"""

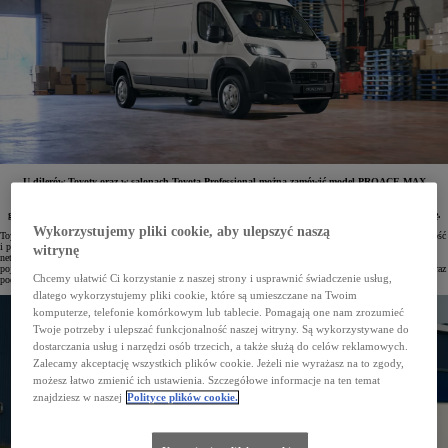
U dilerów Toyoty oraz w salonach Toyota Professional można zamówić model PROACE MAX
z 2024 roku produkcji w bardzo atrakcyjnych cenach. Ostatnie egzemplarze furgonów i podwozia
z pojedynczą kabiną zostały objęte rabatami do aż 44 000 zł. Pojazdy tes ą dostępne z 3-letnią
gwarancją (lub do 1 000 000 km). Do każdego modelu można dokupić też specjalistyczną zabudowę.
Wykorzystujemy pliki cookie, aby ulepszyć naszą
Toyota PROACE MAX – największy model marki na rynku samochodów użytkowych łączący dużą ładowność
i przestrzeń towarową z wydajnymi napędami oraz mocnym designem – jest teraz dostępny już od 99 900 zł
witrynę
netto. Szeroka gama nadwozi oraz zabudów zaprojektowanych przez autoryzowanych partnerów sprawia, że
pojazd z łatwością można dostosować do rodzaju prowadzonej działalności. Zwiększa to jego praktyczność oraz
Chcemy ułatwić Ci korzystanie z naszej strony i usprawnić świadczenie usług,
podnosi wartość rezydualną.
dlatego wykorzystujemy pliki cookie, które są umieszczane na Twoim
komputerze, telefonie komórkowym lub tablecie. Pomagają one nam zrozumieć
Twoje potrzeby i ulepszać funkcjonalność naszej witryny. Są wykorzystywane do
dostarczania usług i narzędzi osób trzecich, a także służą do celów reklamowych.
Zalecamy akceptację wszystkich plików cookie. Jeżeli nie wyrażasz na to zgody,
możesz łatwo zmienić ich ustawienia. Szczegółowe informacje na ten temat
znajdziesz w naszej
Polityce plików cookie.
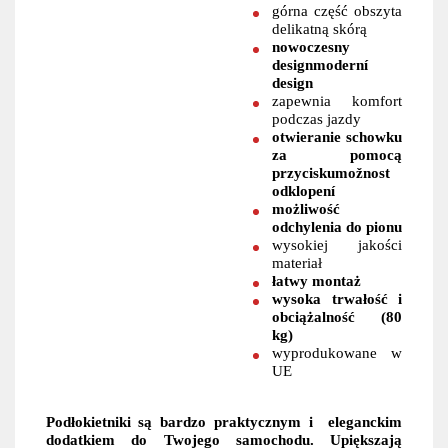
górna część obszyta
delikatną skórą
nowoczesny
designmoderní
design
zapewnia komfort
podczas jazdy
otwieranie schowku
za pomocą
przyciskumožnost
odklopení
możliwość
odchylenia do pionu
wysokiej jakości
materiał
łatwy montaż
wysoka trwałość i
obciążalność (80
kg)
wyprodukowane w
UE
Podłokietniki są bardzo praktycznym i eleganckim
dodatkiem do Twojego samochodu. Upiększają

"""

From the entries above, restate word for word the lines from the line containing "i przestrzeń towarową" to the line containing "Zalecamy akceptację wszystkich", both ends included, and nothing more.

i przestrzeń towarową z wydajnymi napędami oraz mocnym designem – jest teraz dostępny już od 99 900 zł
witrynę
netto. Szeroka gama nadwozi oraz zabudów zaprojektowanych przez autoryzowanych partnerów sprawia, że
pojazd z łatwością można dostosować do rodzaju prowadzonej działalności. Zwiększa to jego praktyczność oraz
Chcemy ułatwić Ci korzystanie z naszej strony i usprawnić świadczenie usług,
podnosi wartość rezydualną.
dlatego wykorzystujemy pliki cookie, które są umieszczane na Twoim
komputerze, telefonie komórkowym lub tablecie. Pomagają one nam zrozumieć
Twoje potrzeby i ulepszać funkcjonalność naszej witryny. Są wykorzystywane do
dostarczania usług i narzędzi osób trzecich, a także służą do celów reklamowych.
Zalecamy akceptację wszystkich plików cookie. Jeżeli nie wyrażasz na to zgody,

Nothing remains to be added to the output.